- **Work instructions**: Having found the line that contains "اگر گلش مردود شد", please retype only it and every line after it up to the end of the entries, exactly as written.

- **Exercise data**:

= Beginning of Section =

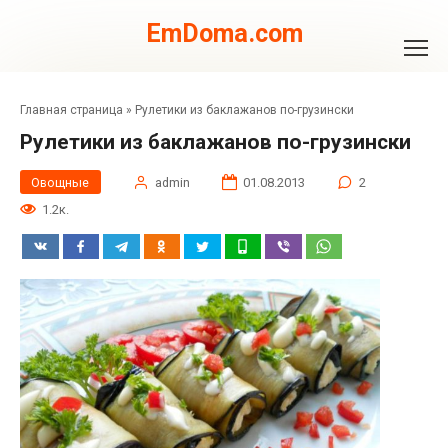
Перейти
к
EmDoma.com
контенту
Главная страница
»
Рулетики из баклажанов по-грузински
Рулетики из баклажанов по-грузински
Овощные
admin
01.08.2013
2
1.2к.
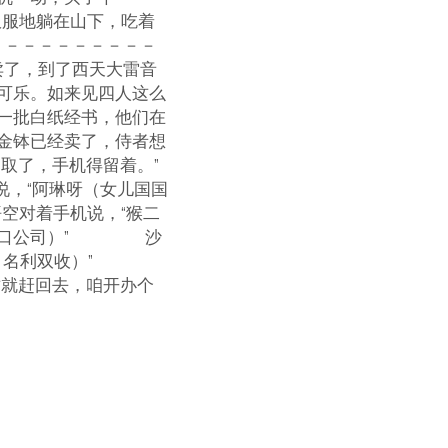
服服地躺在山下，吃着
－－－－－－－－－
了，到了西天大雷音
可乐。如来见四人这么
一批白纸经书，他们在
金钵已经卖了，侍者想
取了，手机得留着。”
说，“阿琳呀（女儿国国
空对着手机说，“猴二
进出口公司）” 沙
家，名利双收）”
就赶回去，咱开办个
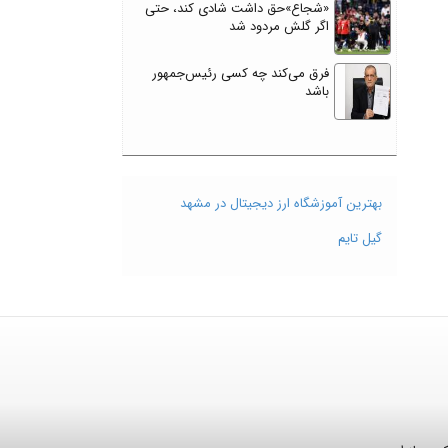
«شجاع»حق داشت شادی کند، حتی
اگر گلش مردود شد
فرق می‌کند چه کسی رئیس‌جمهور
باشد
بهترین آموزشگاه ارز دیجیتال در مشهد
گیل تایم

= End of Section =

- **Output below**:
اگر گلش مردود شد
فرق می‌کند چه کسی رئیس‌جمهور
باشد
بهترین آموزشگاه ارز دیجیتال در مشهد
گیل تایم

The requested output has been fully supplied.